Todd Hoff compiled a list of basic components employed by SmugMug in their cloud architecture, which is also built on Amazon EC2:
- Work Initiators - Work comes in from your website and/or other software subsystems and is queued up for processing in the Queue Service. Work doesn't have to be large requests either. Work can be small independent parts of an overall pipeline. Don't keep state in the Workers. Bundle what you need done into a work request in shoot back into the Queuing Service for processing.
- Provisioning Service - This is Amazon's infrastructure that allows instances to be automatically scaled up and down in relation to the work load. This will be the major difference between your VPS or typical datacenter setup. There's an API for starting and stopping AMIs and mechanisms for automatically configuring and running VMs.
- Workers - These are the guys that continually pull work off queues and do something interesting with it. For SmugMug the results are stored on S3 but the results could be put in your own database, SimpleDB or whatever.
- Queuing Service - This is where work is queued for consumption by the workers.

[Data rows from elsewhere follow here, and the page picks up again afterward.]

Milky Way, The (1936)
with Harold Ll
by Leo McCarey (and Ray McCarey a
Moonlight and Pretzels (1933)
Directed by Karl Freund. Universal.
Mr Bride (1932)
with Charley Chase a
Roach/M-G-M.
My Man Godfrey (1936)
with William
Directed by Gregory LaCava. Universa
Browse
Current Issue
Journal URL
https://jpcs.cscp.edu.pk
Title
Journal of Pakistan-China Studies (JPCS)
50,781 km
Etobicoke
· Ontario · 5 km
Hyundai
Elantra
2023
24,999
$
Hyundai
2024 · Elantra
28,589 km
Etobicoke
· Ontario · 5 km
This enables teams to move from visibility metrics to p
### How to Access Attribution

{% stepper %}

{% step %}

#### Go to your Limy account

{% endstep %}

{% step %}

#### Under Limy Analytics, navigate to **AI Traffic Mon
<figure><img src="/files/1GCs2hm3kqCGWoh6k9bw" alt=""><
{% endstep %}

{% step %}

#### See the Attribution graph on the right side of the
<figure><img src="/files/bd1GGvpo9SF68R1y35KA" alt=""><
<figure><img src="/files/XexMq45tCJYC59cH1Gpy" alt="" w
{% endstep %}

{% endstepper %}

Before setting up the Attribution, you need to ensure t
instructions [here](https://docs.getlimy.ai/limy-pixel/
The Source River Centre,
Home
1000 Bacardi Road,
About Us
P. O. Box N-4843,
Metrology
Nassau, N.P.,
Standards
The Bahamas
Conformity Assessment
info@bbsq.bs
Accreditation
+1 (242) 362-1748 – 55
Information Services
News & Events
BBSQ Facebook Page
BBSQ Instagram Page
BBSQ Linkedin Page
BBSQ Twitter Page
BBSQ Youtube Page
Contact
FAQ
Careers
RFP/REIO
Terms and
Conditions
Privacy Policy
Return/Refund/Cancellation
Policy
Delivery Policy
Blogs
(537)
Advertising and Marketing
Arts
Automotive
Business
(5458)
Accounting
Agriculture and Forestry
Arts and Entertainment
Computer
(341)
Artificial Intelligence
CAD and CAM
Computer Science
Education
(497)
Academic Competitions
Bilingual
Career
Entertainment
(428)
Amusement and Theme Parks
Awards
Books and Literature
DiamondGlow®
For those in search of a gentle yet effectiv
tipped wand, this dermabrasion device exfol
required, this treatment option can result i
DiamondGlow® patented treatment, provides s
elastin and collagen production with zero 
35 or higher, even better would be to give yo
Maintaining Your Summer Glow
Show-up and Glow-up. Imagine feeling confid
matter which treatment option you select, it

SmugMug built their own queuing service, but you could just as easily use Amazon's own SQS. Creating a scalable, distributed, performant, highly available queue service is not easy, so you may want to take a look at a number of different queue product suggestions in Flickr - Do the Essential Work Up-front and Queue the Rest.
- Controller - This component monitors many variables related to the work flow and decides how many instances of EC2 are necessary based on optimizing a small set of goals. Instances are add and removed as needed.
Each vendor has their own solution and different ones are expected to emerge in the future. The clouds have not been fully explored and slowly, but steadily, their architectural solutions are being elaborated.